In February 1948, Du Bose became deputy commander of Air Task Group 7.4, the Air Force part of Joint Task Force 7, a unit that "constructed a proving ground for the Atomic Energy Commission at Eniwetok and later assisted the Atomic Energy Commission in the conduct of the first series of tests of atomic weapons." He subsequently entered the National War College, graduating the following June. In August 1949, DuBose assumed command of the 1602nd Air Transport Wing at Wiesbaden, Germany. On August 13, 1952, DuBose took command of Air Rescue Service, and on Aug. 17 he was promoted to the rank of brigadier general. He retired from the Air Force in 1959 and resided in Winter Park, Florida.

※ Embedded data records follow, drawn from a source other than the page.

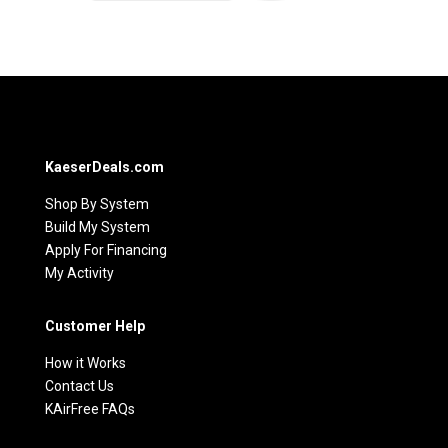
KaeserDeals.com
Shop By System
Build My System
Apply For Financing
My Activity
Customer Help
How it Works
Contact Us
KAirFree FAQs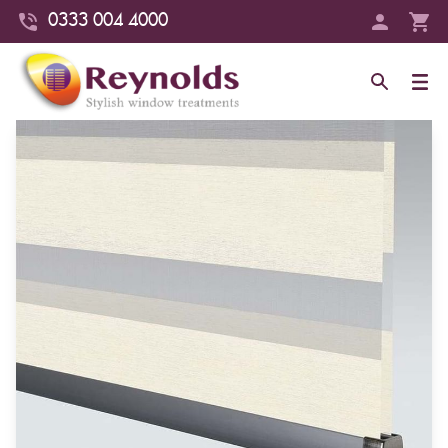
0333 004 4000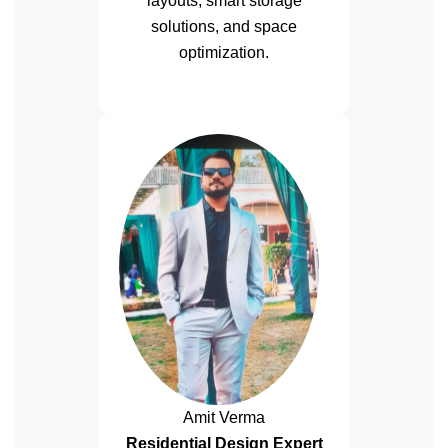
layouts, smart storage
solutions, and space
optimization.
Amit Verma
Residential Design Expert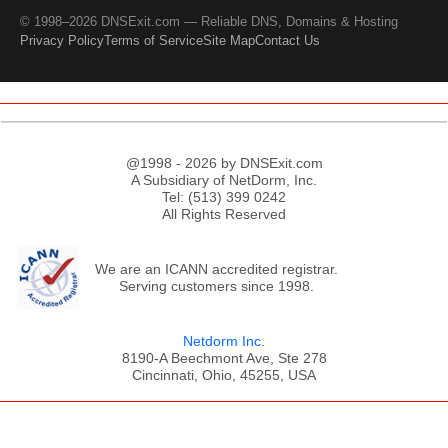
© 1998–2026 DNSExit.com — Reliable DNS, Domains & Hosting
Privacy Policy
Terms of Service
Site Map
Contact Us
@1998 - 2026 by DNSExit.com
A Subsidiary of NetDorm, Inc.
Tel: (513) 399 0242
All Rights Reserved
We are an ICANN accredited registrar.
Serving customers since 1998.
Netdorm Inc.
8190-A Beechmont Ave, Ste 278
Cincinnati, Ohio, 45255, USA
;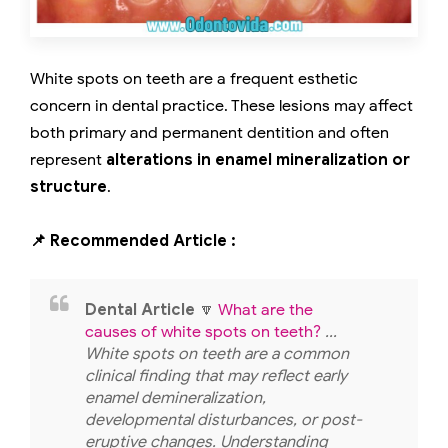
White spots on teeth are a frequent esthetic
concern in dental practice. These lesions may affect
both primary and permanent dentition and often
represent
alterations in enamel mineralization or
structure
.
📌 Recommended Article :
Dental Article
🔽
What are the
causes of white spots on teeth?
...
White spots on teeth are a common
clinical finding that may reflect early
enamel demineralization,
developmental disturbances, or post-
eruptive changes. Understanding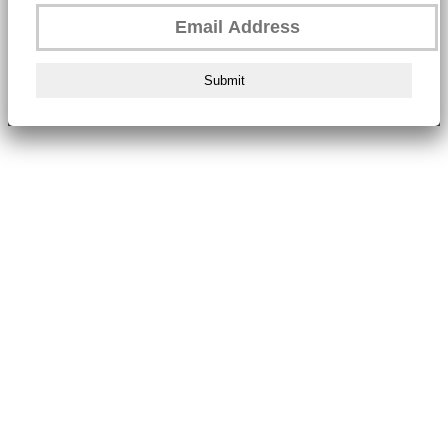
Submit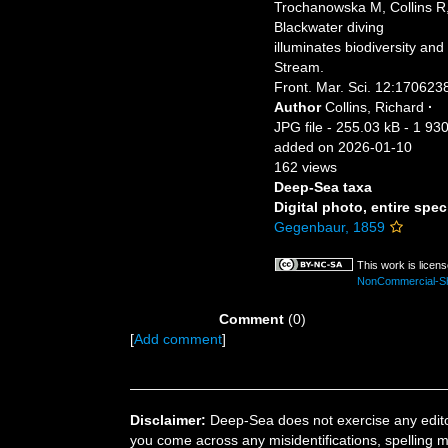
Trochanowska M, Collins R
Blackwater diving
illuminates biodiversity an
Stream.
Front. Mar. Sci. 12:170623
Author
Collins, Richard
·
JPG file
- 255.03 kB
- 1 930
added on 2026-01-10
162 views
Deep-Sea taxa
Digital photo, entire spec
Gegenbaur, 1859
This work is licen
NonCommercial-Sha
Comment
(0)
[
Add comment
]
Disclaimer:
Deep-Sea does not exercise any editor
you come across any misidentifications, spelling 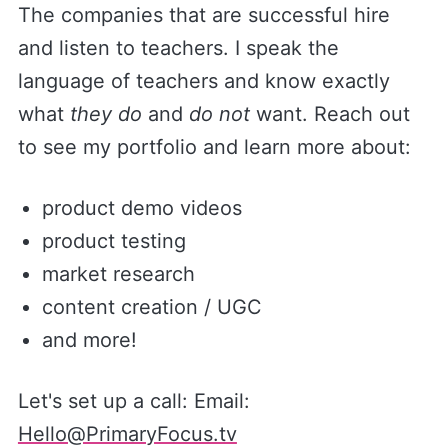
The companies that are successful hire
and listen to teachers. I speak the
language of teachers and know exactly
what
they do
and
do not
want. Reach out
to see my portfolio and learn more about:
product demo videos
product testing
market research
content creation / UGC
and more!
Let's set up a call: Email:
Hello@PrimaryFocus.tv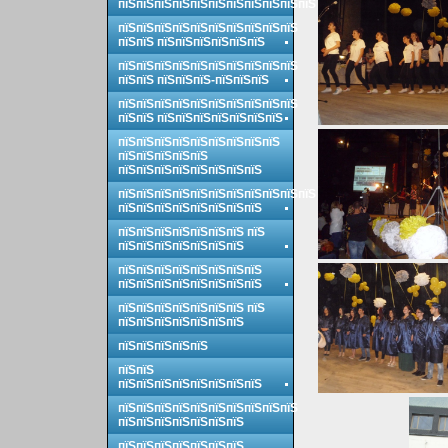
пїЅпїЅпїЅпїЅпїЅпїЅпїЅпїЅпїЅпїЅпїЅ
пїЅпїЅпїЅпїЅпїЅпїЅпїЅпїЅпїЅпїЅ
пїЅпїЅ пїЅпїЅпїЅпїЅпїЅпїЅ
пїЅпїЅпїЅпїЅпїЅпїЅпїЅпїЅпїЅпїЅ
пїЅпїЅ пїЅпїЅпїЅ-пїЅпїЅпїЅ
пїЅпїЅпїЅпїЅпїЅпїЅпїЅпїЅпїЅпїЅ
пїЅпїЅ пїЅпїЅпїЅпїЅпїЅпїЅпїЅ
пїЅпїЅпїЅпїЅпїЅпїЅпїЅпїЅпїЅ
пїЅпїЅпїЅпїЅпїЅ
пїЅпїЅпїЅпїЅпїЅпїЅпїЅпїЅ
пїЅпїЅпїЅпїЅпїЅпїЅпїЅпїЅпїЅпїЅпїЅ
пїЅпїЅпїЅпїЅпїЅпїЅпїЅпїЅ
пїЅпїЅпїЅпїЅпїЅпїЅпїЅ пїЅ
пїЅпїЅпїЅпїЅпїЅпїЅпїЅ
пїЅпїЅпїЅпїЅпїЅпїЅпїЅпїЅ
пїЅпїЅпїЅпїЅпїЅпїЅпїЅпїЅ
пїЅпїЅпїЅпїЅпїЅпїЅпїЅ пїЅ
пїЅпїЅпїЅпїЅпїЅпїЅпїЅ
пїЅпїЅпїЅпїЅпїЅ
пїЅпїЅ
пїЅпїЅпїЅпїЅпїЅпїЅпїЅпїЅ
пїЅпїЅпїЅпїЅпїЅпїЅпїЅпїЅпїЅпїЅ
пїЅпїЅпїЅпїЅпїЅпїЅпїЅ
пїЅпїЅпїЅпїЅпїЅпїЅпїЅ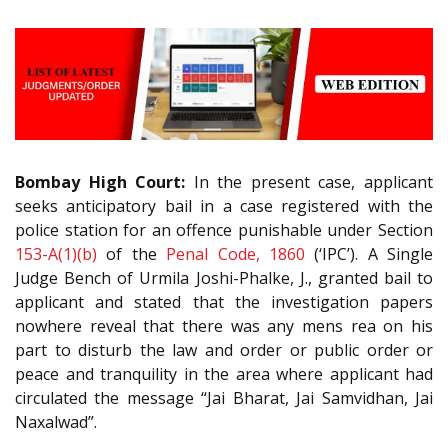
Bombay High Court:
In the present case, applicant
seeks anticipatory bail in a case registered with the
police station for an offence punishable under Section
153-A(1)(b)
of the
Penal Code, 1860
(‘IPC’). A Single
Judge Bench of Urmila Joshi-Phalke, J., granted bail to
applicant and stated that the investigation papers
nowhere reveal that there was any mens rea on his
part to disturb the law and order or public order or
peace and tranquility in the area where applicant had
circulated the message “Jai Bharat, Jai Samvidhan, Jai
Naxalwad”.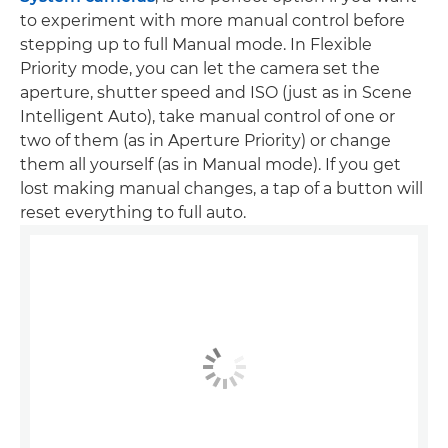
to experiment with more manual control before
stepping up to full Manual mode. In Flexible
Priority mode, you can let the camera set the
aperture, shutter speed and ISO (just as in Scene
Intelligent Auto), take manual control of one or
two of them (as in Aperture Priority) or change
them all yourself (as in Manual mode). If you get
lost making manual changes, a tap of a button will
reset everything to full auto.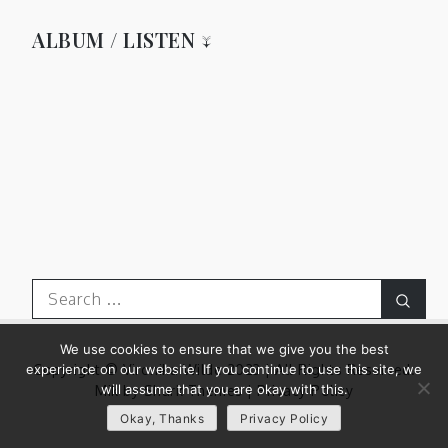
ALBUM / LISTEN ↓
Search
Sear
for:
We use cookies to ensure that we give you the best
experience on our website. If you continue to use this site, we
Copyright © Vironika Wilde 2023 | All Rights Reserved.
will assume that you are okay with this.
Mik by
Shark Themes
|
Privacy Policy
Okay, Thanks
Privacy Policy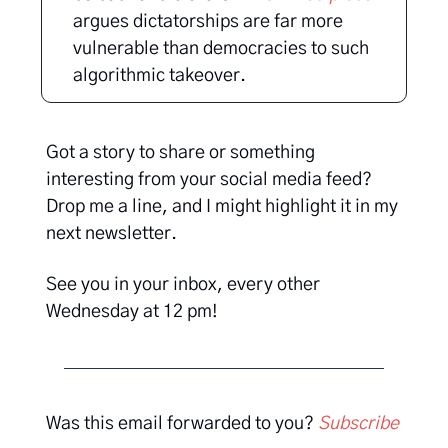
argues dictatorships are far more
vulnerable than democracies to such
algorithmic takeover.
Got a story to share or something
interesting from your social media feed?
Drop me a line, and I might highlight it in my
next newsletter.
See you in your inbox, every other
Wednesday at 12 pm!
Was this email forwarded to you?
Subscribe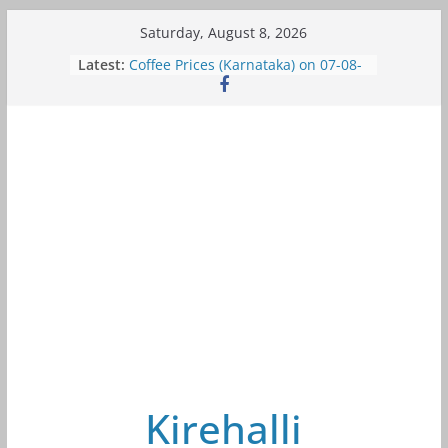
Skip
Saturday, August 8, 2026
to
Latest:
Coffee Prices (Karnataka) on 07-08-
content
2026
Coffee Prices (Karnataka) on 05-08-
2026
Coffee Prices (Karnataka) on 05-08-
2026
Coffee Prices (Karnataka) on 04-08-
2026
Coffee Prices (Karnataka) on 03-08-
2026
Kirehalli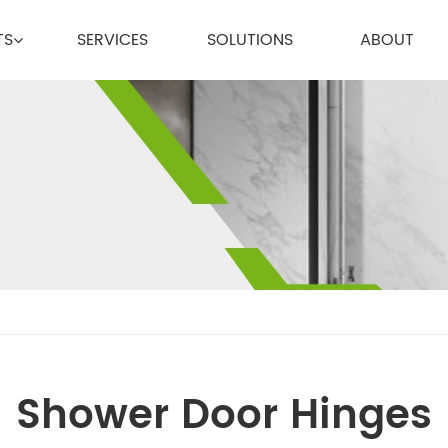
TS
SERVICES
SOLUTIONS
ABOUT
Shower Door Hinges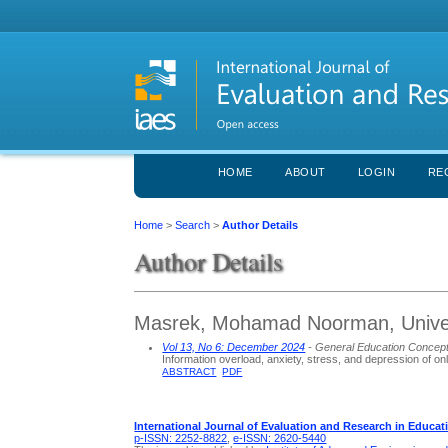
HOME
ABOUT
LOGIN
RE
Home
>
Search
>
Author Details
Author Details
Masrek, Mohamad Noorman, Univer
Vol 13, No 6: December 2024
- General Education Concep
Information overload, anxiety, stress, and depression of on
ABSTRACT
PDF
International Journal of Evaluation and Research in Educat
p-ISSN: 2252-8822
,
e-ISSN: 2620-5440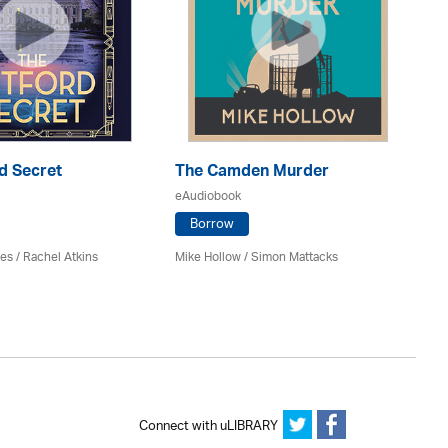
d Secret
The Camden Murder
Mu
eAudiobook
eA
Borrow
es / Rachel Atkins
Mike Hollow
/ Simon Mattacks
Jim
Connect with uLIBRARY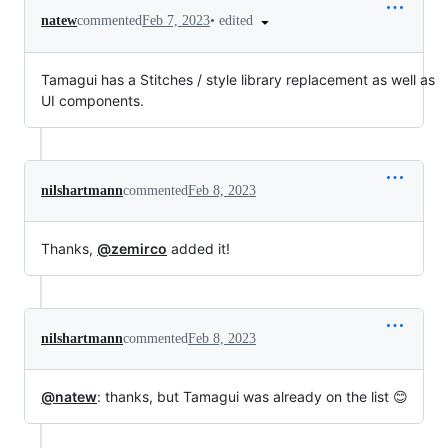
•
edited
natew
commented
Feb 7, 2023
Tamagui has a Stitches / style library replacement as well as
UI components.
nilshartmann
commented
Feb 8, 2023
Thanks,
@zemirco
added it!
nilshartmann
commented
Feb 8, 2023
@natew
: thanks, but Tamagui was already on the list 😊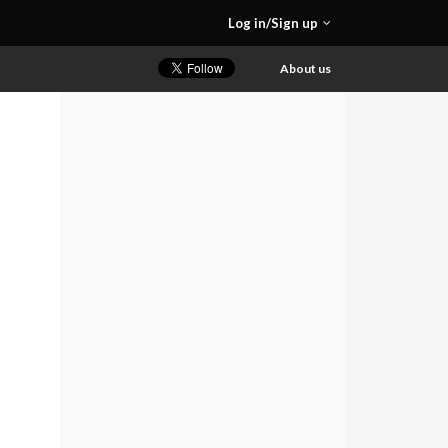
Log in/Sign up
About us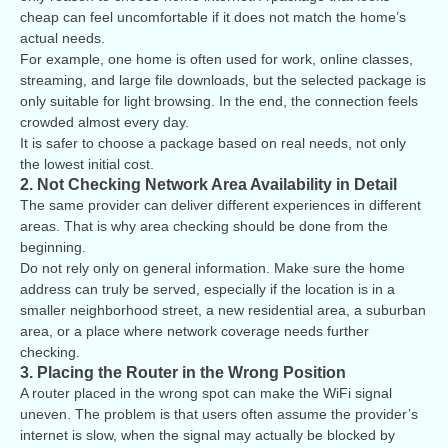
cheap can feel uncomfortable if it does not match the home’s
actual needs.
For example, one home is often used for work, online classes,
streaming, and large file downloads, but the selected package is
only suitable for light browsing. In the end, the connection feels
crowded almost every day.
It is safer to choose a package based on real needs, not only
the lowest initial cost.
2. Not Checking Network Area Availability in Detail
The same provider can deliver different experiences in different
areas. That is why area checking should be done from the
beginning.
Do not rely only on general information. Make sure the home
address can truly be served, especially if the location is in a
smaller neighborhood street, a new residential area, a suburban
area, or a place where network coverage needs further
checking.
3. Placing the Router in the Wrong Position
A router placed in the wrong spot can make the WiFi signal
uneven. The problem is that users often assume the provider’s
internet is slow, when the signal may actually be blocked by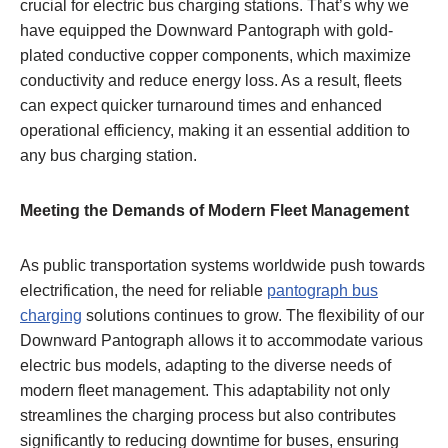
crucial for electric bus charging stations. That’s why we
have equipped the Downward Pantograph with gold-
plated conductive copper components, which maximize
conductivity and reduce energy loss. As a result, fleets
can expect quicker turnaround times and enhanced
operational efficiency, making it an essential addition to
any bus charging station.
Meeting the Demands of Modern Fleet Management
As public transportation systems worldwide push towards
electrification, the need for reliable
pantograph bus
charging
solutions continues to grow. The flexibility of our
Downward Pantograph allows it to accommodate various
electric bus models, adapting to the diverse needs of
modern fleet management. This adaptability not only
streamlines the charging process but also contributes
significantly to reducing downtime for buses, ensuring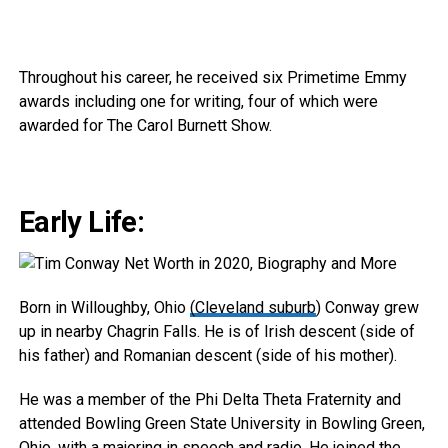
Throughout his career, he received six Primetime Emmy
awards including one for writing, four of which were
awarded for The Carol Burnett Show.
Early Life:
Born in Willoughby, Ohio
(Cleveland suburb
) Conway grew
up in nearby Chagrin Falls. He is of Irish descent (side of
his father) and Romanian descent (side of his mother).
He was a member of the Phi Delta Theta Fraternity and
attended Bowling Green State University in Bowling Green,
Ohio, with a majoring in speech and radio. He joined the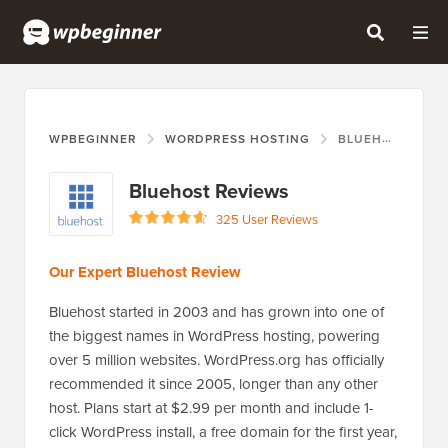
WPBEGINNER
WORDPRESS HOSTING
BLUEHOST
Bluehost Reviews
325 User Reviews
Our Expert Bluehost Review
Bluehost started in 2003 and has grown into one of
the biggest names in WordPress hosting, powering
over 5 million websites. WordPress.org has officially
recommended it since 2005, longer than any other
host. Plans start at $2.99 per month and include 1-
click WordPress install, a free domain for the first year,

DuBose was chief of staff to Brigadier General Roger M. Ramey, who was responsible for reversing the Army Air Force's stance on the nature of the crashed craft during the 1947 Roswell UFO incident. In a later interview, DuBose stated that Ramey's explanation that the crashed craft was actually a weather balloon was only a "cover story".

==Personal life==
In June 1958, DuBose and his wife Rose celebrated the birth of a daughter. The couple also had a son. DuBose was a member of First United Methodist Church.

DuBose died on February 24, 1992, at the age of 89.